Volunteering in Tapachula Mexico
After all this time, I finally arrived in Misión, Mexico after what felt like a never-ending bus ride. Somewhere between getting on, traveling, getting off, I realized that I’d spent about 16 hours on two different busses all the way from Palenque. I just said goodbye to my good friend Merob. We had just spent the last ten days together getting my tattoo, which was a great experience. However, there was something inside me that was ready for the next adventure. It was time for me to move onto my final destination, and do what I enjoy most: volunteering.
I arrived at the bus terminal in Tapachula in the middle of the night. Nobody would open their doors until six in the morning. I waited around in the terminal until I flagged down a taxi at sunrise, and made my way to the refuge. The taxi driver asked me a lot of questions about my journey, and where I was off to.
When I arrived at the refuge it was early in the morning so the kids had not woken up for school yet. I walked into the refuge and straight to the room they had set aside for me. They offered to give me a brief tour of the facility, but I politely declined. My travels have taught me to keep my expectations low when it comes to accommodations. Generally speaking, I imagine the worst possible conditions for my upcoming living arrangements just so I don’t get disappointed.
One of my pet peeves is dealing with the heat. Even though I grew up in Miami, Florida, and I love being outside with just a pair of shorts and some flip flops- when it comes to sleep I’d rather be bundled up, in the cold. But again, this is volunteering. The accommodations aren’t exactly fancy (sometimes they’re less than basic), and we don’t get to choose where people need help. I always make sure to mentally prepare myself and remember that it’s all for the greater good.
I was surprised that my room had two beds all to myself, and even though there isn’t air conditioning, I have a fan I can use. At this point, just having a room with an actual door is a treat to me, which gives you an extra layer of privacy. I was so tired that I laid down and rested immediately.

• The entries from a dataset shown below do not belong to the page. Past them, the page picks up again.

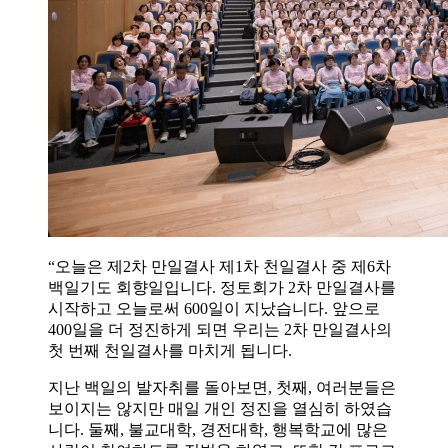
“오늘은 제2차 만일결사 제1차 천일결사 중 제6차
백일기도 회향일입니다. 정토회가 2차 만일결사를
시작하고 오늘로써 600일이 지났습니다. 앞으로
400일을 더 정진하게 되면 우리는 2차 만일결사의
첫 번째 천일결사를 마치게 됩니다.
지난 백일의 발자취를 돌아보면, 첫째, 여러분들은
보이지는 않지만 매일 개인 정진을 열심히 하였습
니다. 둘째, 불교대학, 경전대학, 행복학교에 많은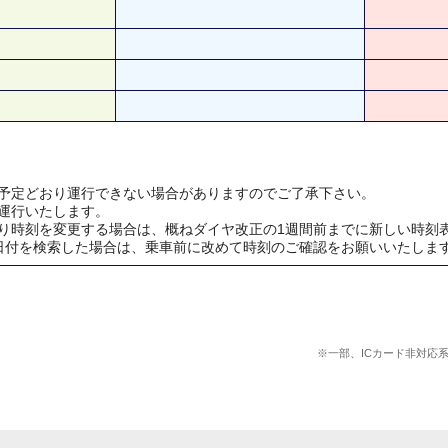
予定どおり運行できない場合がありますのでご了承下さい。
運行いたします。
り時刻を変更する場合は、概ねダイヤ改正の1週間前までに新しい時刻
日付を検索した場合は、乗車前に改めて時刻のご確認をお願いいたしま
※一部、ICカード非対応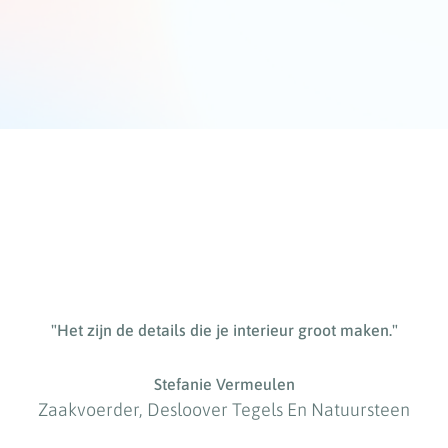
"Het zijn de details die je interieur groot maken."
Stefanie Vermeulen
Zaakvoerder, Desloover Tegels En Natuursteen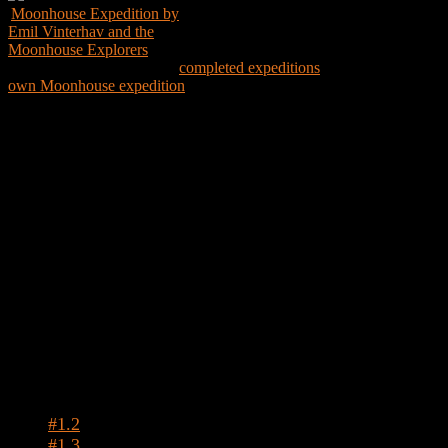
Moonhouse Expedition by
Emil Vinterhav and the
Moonhouse Explorers
Explore the world through
completed expeditions
and create your
own Moonhouse expedition
Expedition Map
Tags
#1.2
#1.3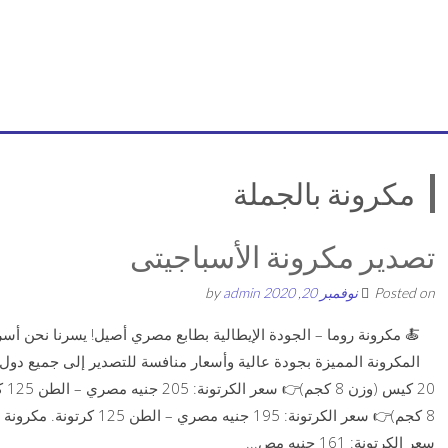
مكرونة بالجملة
تصدير مكرونة الأسباجيتى
Posted on
نوفمبر 20, 2020
by
admin
🍝 مكرونة روما – الجودة الإيطالية بطابع مصري أصيل! يسرنا نحن أس
سعر الكرتونة: 161 جنيه مص...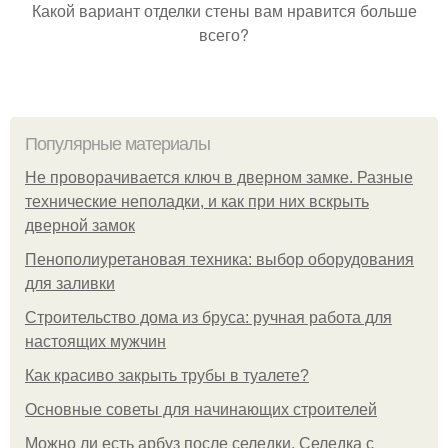
Какой вариант отделки стены вам нравится больше
всего?
Популярные материалы
Не проворачивается ключ в дверном замке. Разные
технические неполадки, и как при них вскрыть
дверной замок
Пенополиуретановая техника: выбор оборудования
для заливки
Строительство дома из бруса: ручная работа для
настоящих мужчин
Как красиво закрыть трубы в туалете?
Основные советы для начинающих строителей
Можно ли есть арбуз после селедки. Селедка с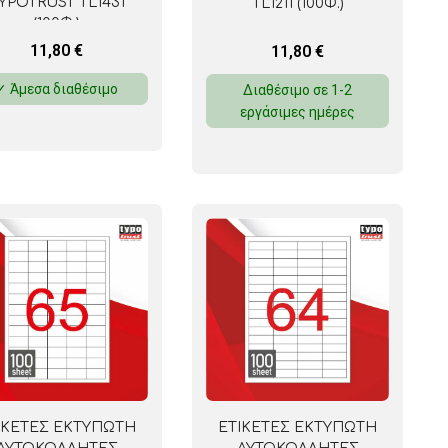
YPOTRUST TL1431
TL1211 (100Φ.)
(100Φ.)
11,80
€
11,80
€
✓ Άμεσα διαθέσιμο
Διαθέσιμο σε 1-2
εργάσιμες ημέρες
ΙΚΕΤΕΣ ΕΚΤΥΠΩΤΗ
ΕΤΙΚΕΤΕΣ ΕΚΤΥΠΩΤΗ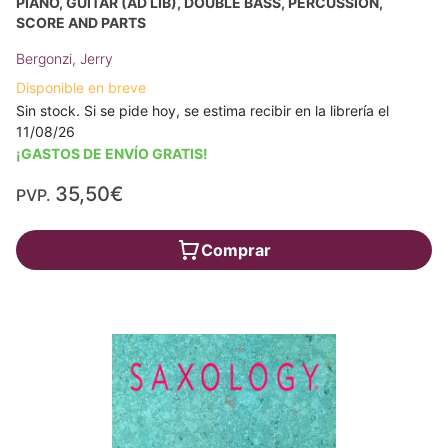
PIANO, GUITAR (AD LIB), DOUBLE BASS, PERCUSSION,
SCORE AND PARTS
Bergonzi, Jerry
Disponible en breve
Sin stock. Si se pide hoy, se estima recibir en la librería el
11/08/26
¡GASTOS DE ENVÍO GRATIS!
35,50€
PVP.
Comprar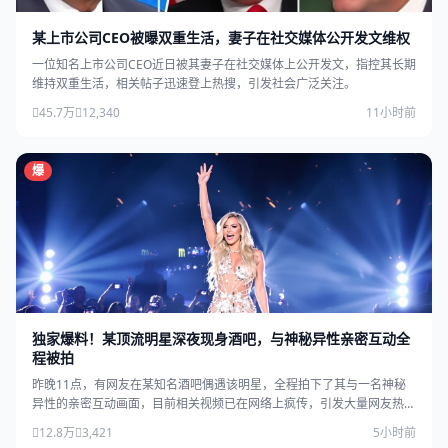
某上市公司CEO被曝双重生活，妻子在社交媒体公开发文维权
一位知名上市公司CEO近日被其妻子在社交媒体上公开发文，指控其长期
维持双重生活，相关帖子迅速登上热搜，引发社会广泛关注。
45.7万
12,340
11小时前
爆
独家爆料！某顶流明星深夜现身酒吧，与神秘异性亲密互动全
程被拍
昨晚11点，有网友在某知名酒吧偶遇该明星，全程拍下了其与一名神秘
异性的亲密互动画面，目前相关视频已在网络上疯传，引发大量网友热
议。
12.8万
3,421
5小时前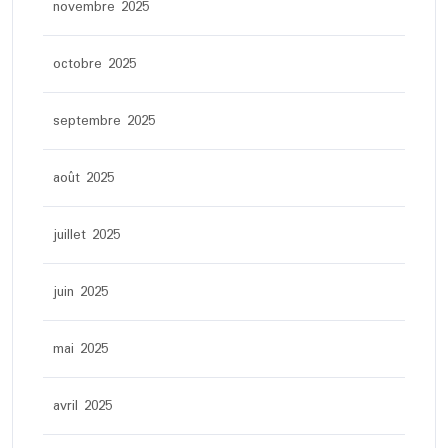
novembre 2025
octobre 2025
septembre 2025
août 2025
juillet 2025
juin 2025
mai 2025
avril 2025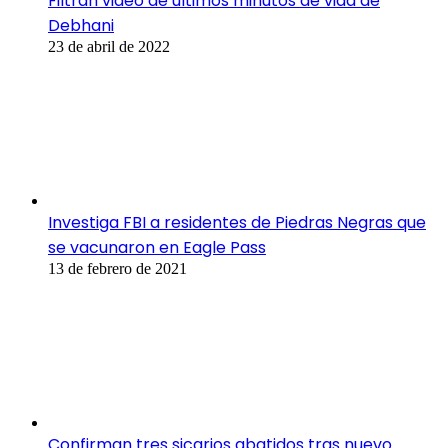
Filtran video de últimos minutos de vida de
Debhani
23 de abril de 2022
Investiga FBI a residentes de Piedras Negras que
se vacunaron en Eagle Pass
13 de febrero de 2021
Confirman tres sicarios abatidos tras nuevo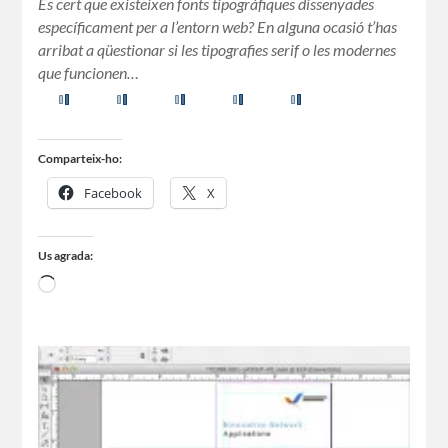
És cert que existeixen fonts tipogràfiques dissenyades
específicament per a l’entorn web? En alguna ocasió t’has
arribat a qüestionar si les tipografies serif o les modernes
que funcionen…
Comparteix-ho:
Facebook
X
Us agrada:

I got the chance to meet some of the other volunteers. There were a lovely couple and two other women who were volunteering at the refuge. We exchanged stories about our time volunteering with other organizations, and the journey we took to arrive here in Mexico. The curious thing is that I get to meet people from all over the world, with different backgrounds, ethnicity, religions, personalities, etc. For some, it’s their first time volunteering. For others, they are a seasoned traveler. But no matter what, we’re all connected by our passion to seek something more in this life. Something greater than ourselves. I spent the rest of the night getting to know the volunteers and the other staff members, and of course, eating tacos.
I had a whole two days to settle in before I started my first shift. I’ve traveled enough to have a good understanding of myself, and what I need in order to make my transition easier. In most countries, and Mexico is no exception, there’s usually a market where you can buy some essentials. Markets are always so filled with life and activity. It’s lovely, and usually, the cheapest way to shop. I bought some fruits and vegetables, dropped them off, and went to the supermarket to get some additional supplies. The more I travel, the more I realize that it’s far cheaper and more convenient to cook for yourself at home, especially if you like to maintain a healthy lifestyle. Mexican food is absolutely delicious, so the pounds can add on pretty quickly if you go out to eat every night. For a small town, Tapachula has a lot of amenities and stores that you might find in a major city. I was able to find everything from a GNC to a Walmart. I had no problem finding apple cider vinegar, which I drink religiously every morning for many years now.
The next day would be my first shift at the refuge, something I’ve been eagerly awaiting for quite some time now. My new journey will begin soon.